As you read this, it’s 2006 (or quite possibly 2007). It’s not the ‘70s, much as you might like it to be. But that doesn’t necessarily invalidate the music of that bygone era any more than it does the efforts of those making music today. We’re looking back at a time when bands were kept under contract by huge corporations, and everyone else more or less sank from popular view. Back then, bands would often release two albums in a year and do nothing but tour, write songs, record, party, then tour some more. The playing field has changed. The notion of cramming multiple sub-genres, no matter how closely they were related, into one another, was somewhat preposterous – up until the notion of progressive rock music came into play, the intelligent musician’s clearinghouse for new and untested ideas (many of which, again, sank without trace).
But here is a band that has done its homework, left few stones unturned, but have chosen to keep their musical vocabulary both tastefully in the pocket and dynamically inventive. To call this music progressive would be to do it a service, in the sense that Titan has merged the sludge of Mk. I heavy metal (think Black Sabbath, Lucifer’s Friend, and Uriah Heep) with the rhythmic density and dramatic arrangements of early Yes and King Crimson, the deft, filmic spook of Goblin, the hyperstructured garage of Socrates Drank the Conium, and the steady, synthetic pacing of Krautrockers like Neu! and Kraftwerk. And of course, all worthy points in between, from Hillage to High Rise.
And in listening to this album, it’s clear that the group is capable of far more than pale imitation.

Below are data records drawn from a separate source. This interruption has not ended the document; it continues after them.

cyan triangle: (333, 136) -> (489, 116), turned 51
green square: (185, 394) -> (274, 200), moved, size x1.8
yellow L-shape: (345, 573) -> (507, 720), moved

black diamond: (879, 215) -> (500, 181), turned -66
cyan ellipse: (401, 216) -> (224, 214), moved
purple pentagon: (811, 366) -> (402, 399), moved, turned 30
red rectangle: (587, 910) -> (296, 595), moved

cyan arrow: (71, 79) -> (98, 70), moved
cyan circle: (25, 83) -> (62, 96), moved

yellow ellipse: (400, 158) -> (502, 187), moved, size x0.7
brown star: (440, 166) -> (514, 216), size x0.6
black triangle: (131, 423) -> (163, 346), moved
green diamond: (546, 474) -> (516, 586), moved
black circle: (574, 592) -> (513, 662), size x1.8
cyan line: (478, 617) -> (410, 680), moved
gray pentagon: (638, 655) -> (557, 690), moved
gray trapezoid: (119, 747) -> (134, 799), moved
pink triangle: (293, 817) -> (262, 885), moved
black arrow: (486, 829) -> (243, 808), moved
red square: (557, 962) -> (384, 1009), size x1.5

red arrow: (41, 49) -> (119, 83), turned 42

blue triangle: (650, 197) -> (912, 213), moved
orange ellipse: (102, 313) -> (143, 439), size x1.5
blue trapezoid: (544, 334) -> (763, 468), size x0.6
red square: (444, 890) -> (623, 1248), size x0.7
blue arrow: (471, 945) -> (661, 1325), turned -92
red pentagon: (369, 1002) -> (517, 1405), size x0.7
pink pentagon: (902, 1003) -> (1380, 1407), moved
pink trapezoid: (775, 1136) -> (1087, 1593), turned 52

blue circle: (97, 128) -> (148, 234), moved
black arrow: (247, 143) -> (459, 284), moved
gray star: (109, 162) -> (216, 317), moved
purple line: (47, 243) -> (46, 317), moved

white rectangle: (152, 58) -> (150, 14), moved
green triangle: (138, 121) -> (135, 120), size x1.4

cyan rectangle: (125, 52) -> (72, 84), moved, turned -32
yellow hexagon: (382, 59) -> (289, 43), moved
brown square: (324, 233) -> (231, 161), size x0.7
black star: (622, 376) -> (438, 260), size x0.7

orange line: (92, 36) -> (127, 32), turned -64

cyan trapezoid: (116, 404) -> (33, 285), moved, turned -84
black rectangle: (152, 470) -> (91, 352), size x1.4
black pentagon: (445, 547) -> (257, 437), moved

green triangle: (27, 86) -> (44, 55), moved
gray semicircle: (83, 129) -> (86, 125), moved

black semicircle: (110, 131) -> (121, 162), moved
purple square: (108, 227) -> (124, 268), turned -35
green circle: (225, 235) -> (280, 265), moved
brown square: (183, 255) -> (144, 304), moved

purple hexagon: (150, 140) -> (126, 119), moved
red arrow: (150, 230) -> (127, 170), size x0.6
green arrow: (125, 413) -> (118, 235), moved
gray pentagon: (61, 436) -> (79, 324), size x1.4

To be certain, they are sculpting original tropes both familiar and obscure into their own story, forging a dense and rewarding suite of songs, smart enough to hide some of its cards but reverent enough to show others. The group as a whole displays an ear for both careful composition and sonic chaos that has sadly passed over many of their contemporaries. What’s going on here is an attention to craft that borders on scholastic, one which knows how to walk the line between reverence and fakery; then, just to taunt fate, turns up just as loud, creating a range war of decimating proportions, able to knock heads clear through the back walls of rock clubs and basements all over.
Following years of search and practice, Titan guitarist Josh Anzano started the group La Otracina with percussionist Adam Kriney, keyboardist Kris D’Agostino, and bassist Dan Bates. This group, still active in name under Mr. Kriney’s tutelage, played a more florid, psychedelic counterpart to Titan’s stern, machine-tooled epics. Creative differences saw the group part ways, but the core lineup continued to rehearse, eventually adding drummer Dave Liebowitz from an earlier project. In this formation, Titan was born. The group played its first show with Zombi in early 2005, and has since toured the East Coast with Saviours, and decimated stages opening for sonic contemporaries such as Comets on Fire, Lightning Bolt, Boris, Witch, DMBQ, Blue Cheer, and Suishou no Fune.
A Raining Sun of Light and Love, For You and You and You… was recorded in Brooklyn by Steve Revitte (Black Dice, Liars, Jimmy Eat World), and captures the band live in a professional studio for the first time. Prior to the album, earlier improvisation-based efforts were self-released by the band onto CDR, in addition to a limited edition debut album on the British label, Paradigms. This album is their first work for the Tee Pee label; may there be many more.